Stan’s life is bigger than just himself and Sanders expertly portrays the strain of shouldering that type of responsibility. He hasn’t the time or strength for anything but the simple spoils of his work, whether the steam of a cup of coffee his house is never without or the smile of his daughter bouncing on his lap with a carefree attitude afforded by his constant vigilance. His wife is making sacrifices too, but I wish there was a little more three-dimensionality to her besides a yearning for her man’s touch. Her pain becomes more a product of his stress than something she can own herself since her emotional spectrum is shown as an effect of his existence whereas the children all conversely exist without such permanent connection.
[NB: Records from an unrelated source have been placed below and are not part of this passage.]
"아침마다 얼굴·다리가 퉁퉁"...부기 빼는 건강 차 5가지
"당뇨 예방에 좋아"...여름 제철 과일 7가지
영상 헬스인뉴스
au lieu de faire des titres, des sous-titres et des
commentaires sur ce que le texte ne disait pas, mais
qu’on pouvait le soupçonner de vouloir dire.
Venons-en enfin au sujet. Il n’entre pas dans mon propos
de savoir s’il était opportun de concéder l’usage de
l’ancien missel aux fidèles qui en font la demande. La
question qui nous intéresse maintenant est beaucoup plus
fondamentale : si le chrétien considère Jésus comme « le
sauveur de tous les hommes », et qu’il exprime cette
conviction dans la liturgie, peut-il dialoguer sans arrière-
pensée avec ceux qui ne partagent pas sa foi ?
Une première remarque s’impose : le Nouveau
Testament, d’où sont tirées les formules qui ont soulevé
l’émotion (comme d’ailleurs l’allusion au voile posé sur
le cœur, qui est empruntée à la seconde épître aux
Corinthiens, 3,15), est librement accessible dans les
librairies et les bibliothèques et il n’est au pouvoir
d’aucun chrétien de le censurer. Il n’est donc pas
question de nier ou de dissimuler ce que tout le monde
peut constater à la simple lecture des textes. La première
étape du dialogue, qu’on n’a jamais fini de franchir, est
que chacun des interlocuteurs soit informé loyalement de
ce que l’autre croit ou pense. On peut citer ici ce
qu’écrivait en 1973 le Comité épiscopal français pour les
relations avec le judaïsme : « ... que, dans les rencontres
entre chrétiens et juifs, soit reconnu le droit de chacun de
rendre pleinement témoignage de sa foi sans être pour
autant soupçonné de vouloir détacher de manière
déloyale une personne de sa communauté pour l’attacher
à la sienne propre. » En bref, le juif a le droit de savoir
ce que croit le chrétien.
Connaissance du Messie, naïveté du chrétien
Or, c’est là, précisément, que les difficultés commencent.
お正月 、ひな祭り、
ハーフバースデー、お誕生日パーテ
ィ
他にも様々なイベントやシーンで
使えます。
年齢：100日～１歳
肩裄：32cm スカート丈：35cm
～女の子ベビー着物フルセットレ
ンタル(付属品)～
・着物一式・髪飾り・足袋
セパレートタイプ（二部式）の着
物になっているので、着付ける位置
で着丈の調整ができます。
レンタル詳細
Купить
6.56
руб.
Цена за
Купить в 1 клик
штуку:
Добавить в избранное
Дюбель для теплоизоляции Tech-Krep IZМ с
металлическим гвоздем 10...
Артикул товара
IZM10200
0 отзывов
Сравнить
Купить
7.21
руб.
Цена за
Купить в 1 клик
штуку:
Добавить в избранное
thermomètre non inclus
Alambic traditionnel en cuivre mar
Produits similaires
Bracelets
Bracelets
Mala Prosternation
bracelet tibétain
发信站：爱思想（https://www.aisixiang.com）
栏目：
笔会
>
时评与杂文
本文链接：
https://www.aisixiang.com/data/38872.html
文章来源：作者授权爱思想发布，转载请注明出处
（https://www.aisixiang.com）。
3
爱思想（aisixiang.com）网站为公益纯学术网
The result is a universal glimpse at adulthood where there are always more pitfalls to success than opportunities for it. It’s a look at poverty’s many forms and how crime (two young men hilariously stealing a TV or Stan’s friends looking for an accomplice in murder) provides a way out from a life dictated by frustration and futility. The more that we see inside the slaughterhouse (know that there are a couple graphic scenes within) the more we anticipate a mirroring of its tragic cycle with a human death juxtaposed outside. It’s not a spoiler to say Burnett’s film isn’t so bleak. His lead’s a man trying to be better and as such his film is one with an inherent optimism and hope that that’s the correct choice.